A la Croisée de l'Anjou, de la Touraine et du Poitou
Un bol de fromage blanc
sous l'occupation
par Jean-Claude Raymond
Table des matières
Pendant l'occupation, même les produits alimentaires manquaient. Chacun recevait des tickets de rationnement qui lui donnait le droit d'avoir sa ration. La conséquence fut le marché noir qui permit au moins honnêtes de s'enrichir rapidement. Il y avait aussi le troc et quelques fois la solidarité. Dans ce contexte, des denrées qui paraissent courantes aujourd'hui constituaient des mets de choix.

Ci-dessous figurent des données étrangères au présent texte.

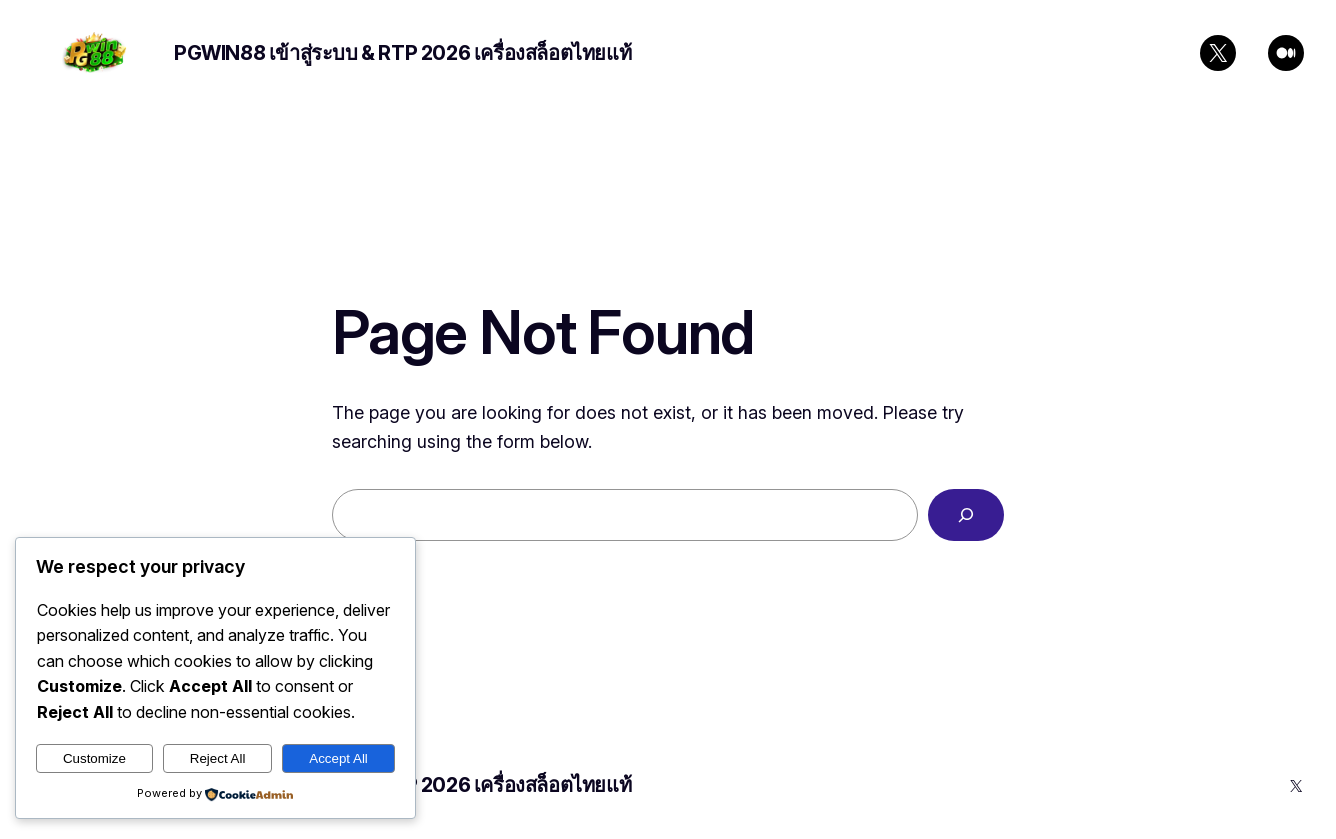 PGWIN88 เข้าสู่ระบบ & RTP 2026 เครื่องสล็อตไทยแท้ (402, 53)
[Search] (966, 515)
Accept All (338, 758)
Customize (94, 758)
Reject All (218, 758)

Lorsque mon père rentra à la maison, ma mère apparemment n'y était pas. Elle devait être sortie faire des courses . A sa grande surprise, mon père découvre sur l'égouttoir de l'évier un bol contenant du fromage blanc frais. Il en fut bien un peu surpris ; mais il pensa que ma mère l'avait laissé là à son attention afin qu'il en profite à son retour du collège. En effet, un fromage blanc était denrée assez difficile à se procurer en cette période d'occupation sauf ceux ramenés de chez mes grands-parents paternels qui étaient agriculteurs et qui avaient donc du lait. Mais, mon père n'était pas allé chez eux depuis quelques temps. Il pensa que probablement une voisine avait fait profiter ma mère d'une occasion. Il loua mentalement ma mère de cette attention d'autant que la journée avait été chaude. Il s'installa sur la table de la cuisine et dégusta le fromage sans en laisser. Puis, il gagna son bureau et se mit à corriger ses copies.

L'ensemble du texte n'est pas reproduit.